**Exercise data**
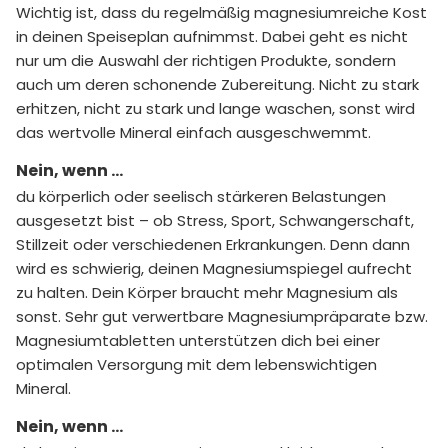
Wichtig ist, dass du regelmäßig magnesiumreiche Kost
in deinen Speiseplan aufnimmst. Dabei geht es nicht
nur um die Auswahl der richtigen Produkte, sondern
auch um deren schonende Zubereitung. Nicht zu stark
erhitzen, nicht zu stark und lange waschen, sonst wird
das wertvolle Mineral einfach ausgeschwemmt.
Nein, wenn …
du körperlich oder seelisch stärkeren Belastungen
ausgesetzt bist – ob Stress, Sport, Schwangerschaft,
Stillzeit oder verschiedenen Erkrankungen. Denn dann
wird es schwierig, deinen Magnesiumspiegel aufrecht
zu halten. Dein Körper braucht mehr Magnesium als
sonst. Sehr gut verwertbare Magnesiumpräparate bzw.
Magnesiumtabletten unterstützen dich bei einer
optimalen Versorgung mit dem lebenswichtigen
Mineral.
Nein, wenn …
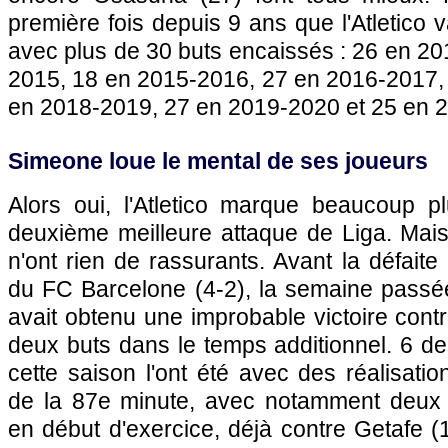
première fois depuis 9 ans que l'Atletico 
avec plus de 30 buts encaissés : 26 en 2
2015, 18 en 2015-2016, 27 en 2016-2017,
en 2018-2019, 27 en 2019-2020 et 25 en 
Simeone loue le mental de ses joueurs
Alors oui, l'Atletico marque beaucoup p
deuxième meilleure attaque de Liga. Mais
n'ont rien de rassurants. Avant la défaite 
du FC Barcelone (4-2), la semaine passé
avait obtenu une improbable victoire cont
deux buts dans le temps additionnel. 6 d
cette saison l'ont été avec des réalisat
de la 87e minute, avec notamment deux vi
en début d'exercice, déjà contre Getafe (1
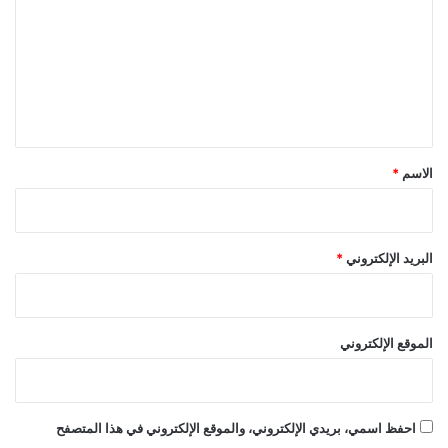
ت
ع
ل
ي
ق
*
الاسم
*
البريد الإلكتروني
*
الموقع الإلكتروني
احفظ اسمي، بريدي الإلكتروني، والموقع الإلكتروني في هذا المتصفح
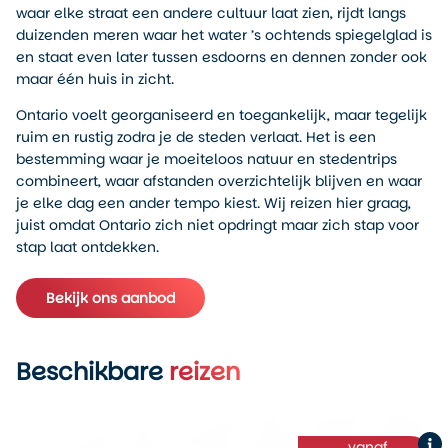
waar elke straat een andere cultuur laat zien, rijdt langs
duizenden meren waar het water ’s ochtends spiegelglad is
en staat even later tussen esdoorns en dennen zonder ook
maar één huis in zicht.
Ontario voelt georganiseerd en toegankelijk, maar tegelijk
ruim en rustig zodra je de steden verlaat. Het is een
bestemming waar je moeiteloos natuur en stedentrips
combineert, waar afstanden overzichtelijk blijven en waar
je elke dag een ander tempo kiest. Wij reizen hier graag,
juist omdat Ontario zich niet opdringt maar zich stap voor
stap laat ontdekken.
Bekijk ons aanbod
Beschikbare
reizen
vanaf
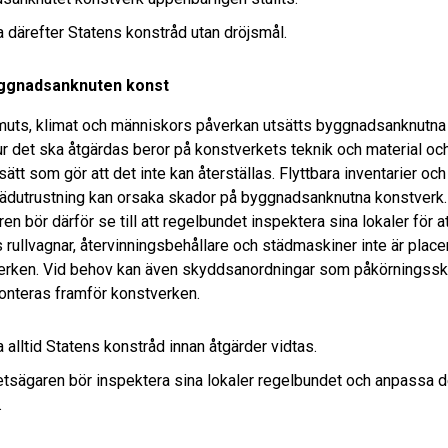
 därefter Statens konstråd utan dröjsmål.
yggnadsanknuten konst
muts, klimat och människors påverkan utsätts byggnadsanknutna 
Hur det ska åtgärdas beror på konstverkets teknik och material oc
sätt som gör att det inte kan återställas. Flyttbara inventarier o
ädutrustning kan orsaka skador på byggnadsanknutna konstverk.
n bör därför se till att regelbundet inspektera sina lokaler för a
 rullvagnar, återvinningsbehållare och städmaskiner inte är place
erken. Vid behov kan även skyddsanordningar som påkörningssk
nteras framför konstverken.
 alltid Statens konstråd innan åtgärder vidtas.
etsägaren bör inspektera sina lokaler regelbundet och anpassa 
.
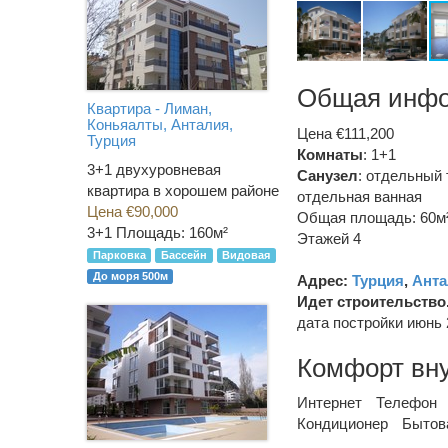
Общая инф
Квартира - Лиман,
Коньяалты, Анталия,
Цена €111,200
Турция
Комнаты
: 1+1
3+1 двухуровневая
Санузел
:
отдельный 
квартира в хорошем районе
отдельная ванная
Цена €90,000
Общая площадь: 60м
3+1
Площадь: 160м²
Этажей 4
Парковка
Бассейн
Видовая
До моря 500м
Адрес:
Турция
,
Анта
Идет строительство
дата постройки июнь 
Комфорт вн
Интернет
Телефон
Кондиционер
Бытов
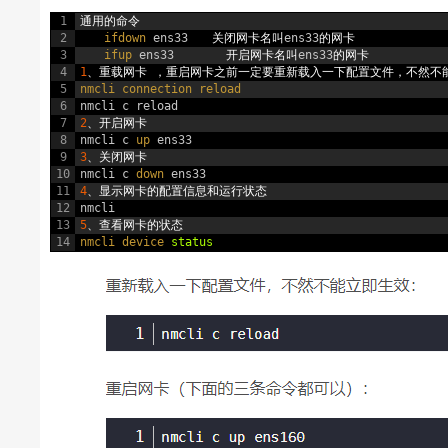
1
通用的命令
2
ifdown 
ens33
　　关闭网卡名叫
ens33
的网卡
3
ifup 
ens33
开启网卡名叫
ens33
的网卡
4
1
、重载网卡
，重启网卡之前一定要重新载入一下配置文件，不然不
5
nmcli 
connection 
reload
6
nmcli
c
reload
7
2
、开启网卡
8
nmcli
c
up 
ens33
9
3
、关闭网卡
10
nmcli
c
down 
ens33
11
4
、显示网卡的配置信息和运行状态
12
nmcli
13
5
、查看网卡的状态
14
nmcli 
device 
status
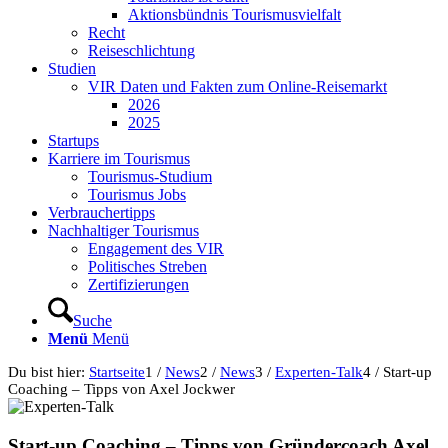
Aktionsbündnis Tourismusvielfalt
Recht
Reiseschlichtung
Studien
VIR Daten und Fakten zum Online-Reisemarkt
2026
2025
Startups
Karriere im Tourismus
Tourismus-Studium
Tourismus Jobs
Verbrauchertipps
Nachhaltiger Tourismus
Engagement des VIR
Politisches Streben
Zertifizierungen
Suche
Menü
Menü
Du bist hier:
Startseite
1
/
News
2
/
News
3
/
Experten-Talk
4
/
Start-up
Coaching – Tipps von Axel Jockwer
Start-up Coaching – Tipps von Gründercoach Axel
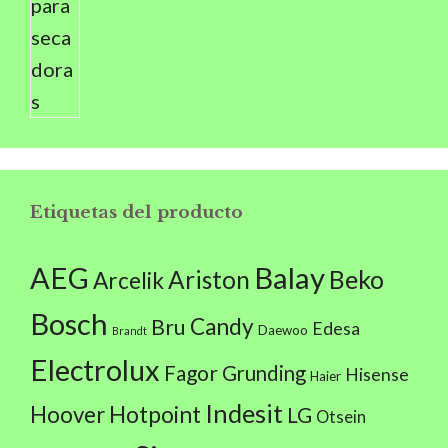
Etiquetas del producto
AEG
Balay
Beko
Ariston
Arcelik
Bosch
Candy
Bru
Edesa
Daewoo
Brandt
Electrolux
Fagor
Grunding
Hisense
Haier
Indesit
Hoover
Hotpoint
LG
Otsein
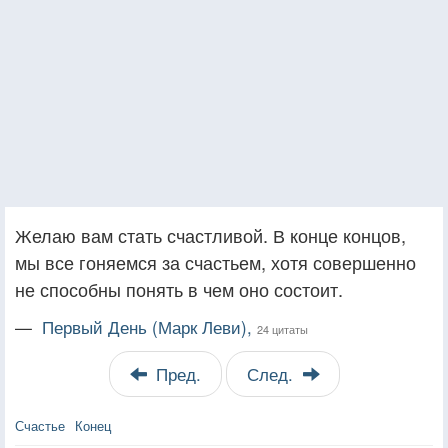
Желаю вам стать счастливой. В конце концов,
мы все гоняемся за счастьем, хотя совершенно
не способны понять в чем оно состоит.
—
Первый День (Марк Леви),
24 цитаты
Пред.
След.
Счастье
Конец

**What the exercise asks**
Whenever a line of the entries contains the string "bist", copy that line.

**Output for this task**
ausgesetzt bist – ob Stress, Sport, Schwangerschaft,
Du bist hier:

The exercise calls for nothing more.